§ AIM OF THE TASK:
Go through the records below and report each line with "dengan" in it.

§ GIVEN INFORMATION:

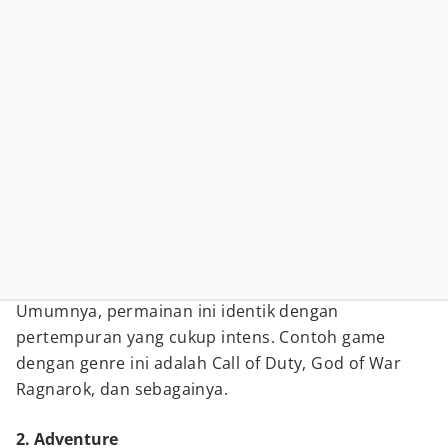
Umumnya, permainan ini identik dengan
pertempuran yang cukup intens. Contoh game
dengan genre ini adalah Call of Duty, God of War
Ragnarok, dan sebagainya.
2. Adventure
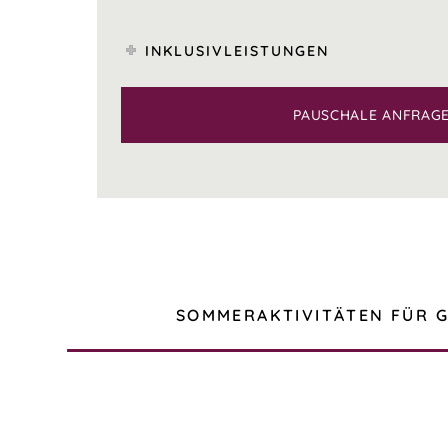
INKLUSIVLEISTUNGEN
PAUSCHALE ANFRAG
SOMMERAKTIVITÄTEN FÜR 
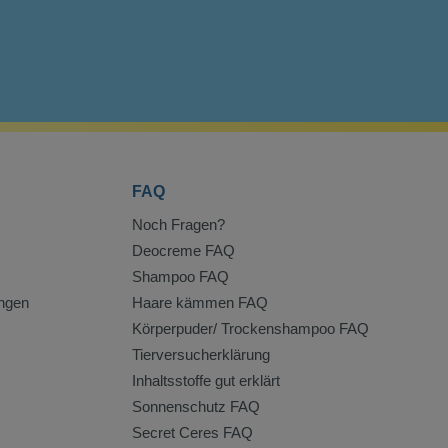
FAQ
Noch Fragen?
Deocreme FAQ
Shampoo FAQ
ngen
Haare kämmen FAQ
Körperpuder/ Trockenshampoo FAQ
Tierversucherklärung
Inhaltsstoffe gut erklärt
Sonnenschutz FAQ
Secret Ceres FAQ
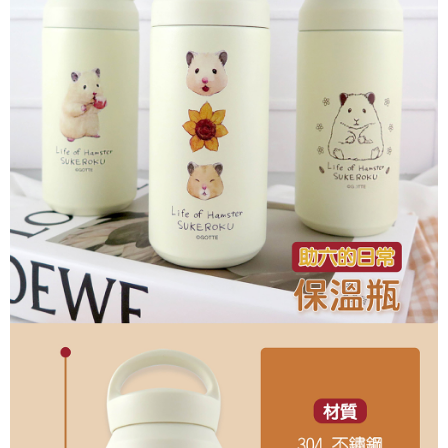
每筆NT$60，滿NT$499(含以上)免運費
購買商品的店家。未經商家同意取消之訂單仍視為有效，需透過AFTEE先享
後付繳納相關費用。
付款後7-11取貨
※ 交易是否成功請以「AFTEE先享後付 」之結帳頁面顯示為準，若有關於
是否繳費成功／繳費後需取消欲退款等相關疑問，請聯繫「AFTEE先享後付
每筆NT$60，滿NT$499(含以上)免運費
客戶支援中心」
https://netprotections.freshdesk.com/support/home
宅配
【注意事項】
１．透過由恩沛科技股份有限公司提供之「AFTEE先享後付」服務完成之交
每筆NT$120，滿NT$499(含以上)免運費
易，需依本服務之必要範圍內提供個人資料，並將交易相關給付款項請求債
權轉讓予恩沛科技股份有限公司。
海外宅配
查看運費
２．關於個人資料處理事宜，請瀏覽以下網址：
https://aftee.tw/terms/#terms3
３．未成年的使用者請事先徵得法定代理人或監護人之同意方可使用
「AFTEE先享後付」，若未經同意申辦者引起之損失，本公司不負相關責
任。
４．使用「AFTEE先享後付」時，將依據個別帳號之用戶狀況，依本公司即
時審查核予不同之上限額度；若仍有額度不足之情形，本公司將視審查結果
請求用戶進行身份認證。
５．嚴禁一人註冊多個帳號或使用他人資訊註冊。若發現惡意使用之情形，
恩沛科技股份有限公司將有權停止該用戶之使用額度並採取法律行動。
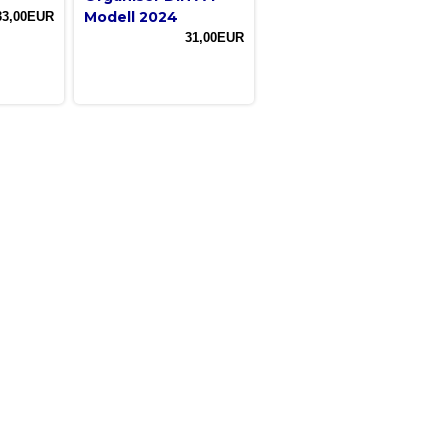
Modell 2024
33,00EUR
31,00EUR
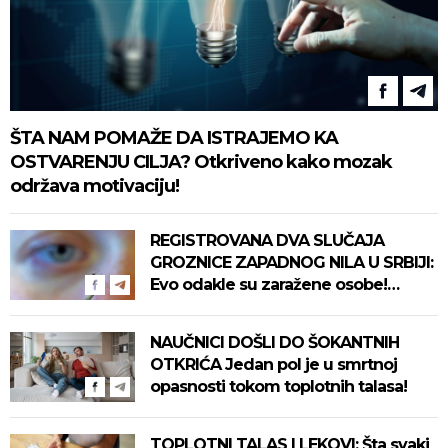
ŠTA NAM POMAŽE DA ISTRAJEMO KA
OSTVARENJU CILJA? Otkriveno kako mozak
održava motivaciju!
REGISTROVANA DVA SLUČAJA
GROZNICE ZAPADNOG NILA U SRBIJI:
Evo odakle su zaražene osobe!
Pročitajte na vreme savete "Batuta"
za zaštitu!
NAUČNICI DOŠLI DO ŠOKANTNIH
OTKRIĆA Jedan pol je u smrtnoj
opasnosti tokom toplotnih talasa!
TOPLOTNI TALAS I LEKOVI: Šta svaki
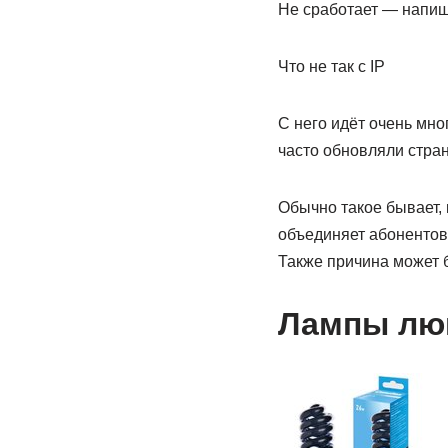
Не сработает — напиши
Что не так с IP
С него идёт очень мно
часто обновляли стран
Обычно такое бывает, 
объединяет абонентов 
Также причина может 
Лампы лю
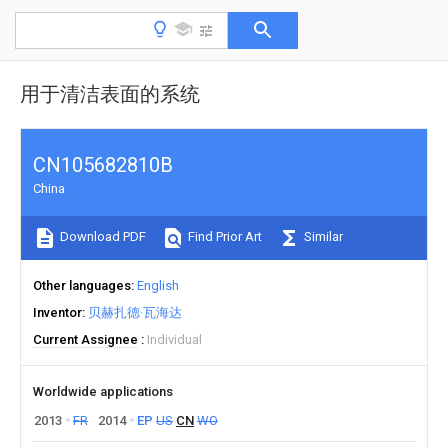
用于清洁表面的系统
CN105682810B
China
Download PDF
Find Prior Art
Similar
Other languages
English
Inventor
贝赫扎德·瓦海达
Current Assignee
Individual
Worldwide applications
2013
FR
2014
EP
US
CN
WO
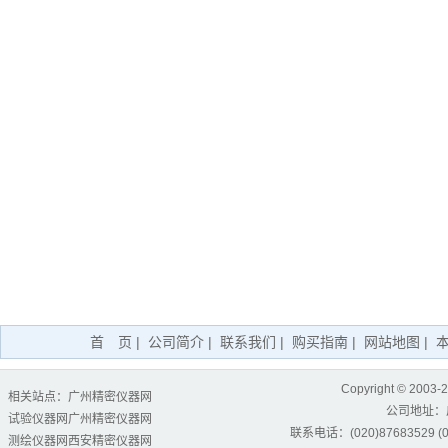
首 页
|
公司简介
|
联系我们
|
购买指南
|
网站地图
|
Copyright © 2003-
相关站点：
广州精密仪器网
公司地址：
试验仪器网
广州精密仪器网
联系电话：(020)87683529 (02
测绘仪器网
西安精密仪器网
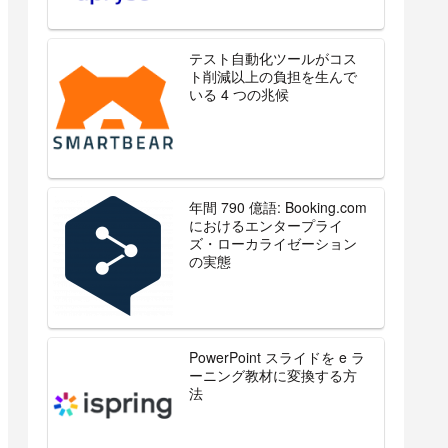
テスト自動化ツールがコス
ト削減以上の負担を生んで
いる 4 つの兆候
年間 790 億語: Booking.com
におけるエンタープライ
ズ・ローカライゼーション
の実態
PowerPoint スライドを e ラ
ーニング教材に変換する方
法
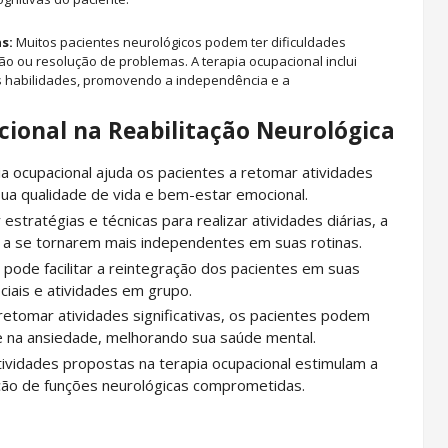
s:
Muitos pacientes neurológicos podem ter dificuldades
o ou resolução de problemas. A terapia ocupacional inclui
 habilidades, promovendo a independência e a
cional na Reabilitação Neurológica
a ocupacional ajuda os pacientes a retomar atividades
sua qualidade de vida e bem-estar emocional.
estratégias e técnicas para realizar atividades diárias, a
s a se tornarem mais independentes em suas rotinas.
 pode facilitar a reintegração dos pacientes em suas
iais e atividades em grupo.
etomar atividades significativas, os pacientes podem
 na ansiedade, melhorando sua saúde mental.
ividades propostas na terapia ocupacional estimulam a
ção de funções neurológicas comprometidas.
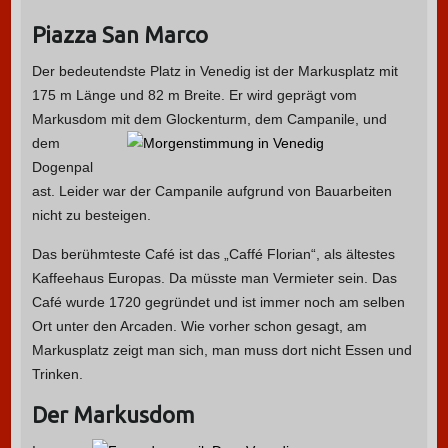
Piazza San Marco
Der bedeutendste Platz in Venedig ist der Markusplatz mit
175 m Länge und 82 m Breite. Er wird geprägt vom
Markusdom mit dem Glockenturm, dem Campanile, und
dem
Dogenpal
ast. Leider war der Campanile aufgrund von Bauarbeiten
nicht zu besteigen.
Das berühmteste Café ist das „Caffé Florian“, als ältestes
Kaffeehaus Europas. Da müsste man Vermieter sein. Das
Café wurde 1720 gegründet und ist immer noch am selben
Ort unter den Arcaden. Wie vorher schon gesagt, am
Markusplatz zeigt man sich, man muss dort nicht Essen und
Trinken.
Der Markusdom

§ RESPONSE TO THIS EXERCISE:
Umumnya, permainan ini identik dengan
dengan genre ini adalah Call of Duty, God of War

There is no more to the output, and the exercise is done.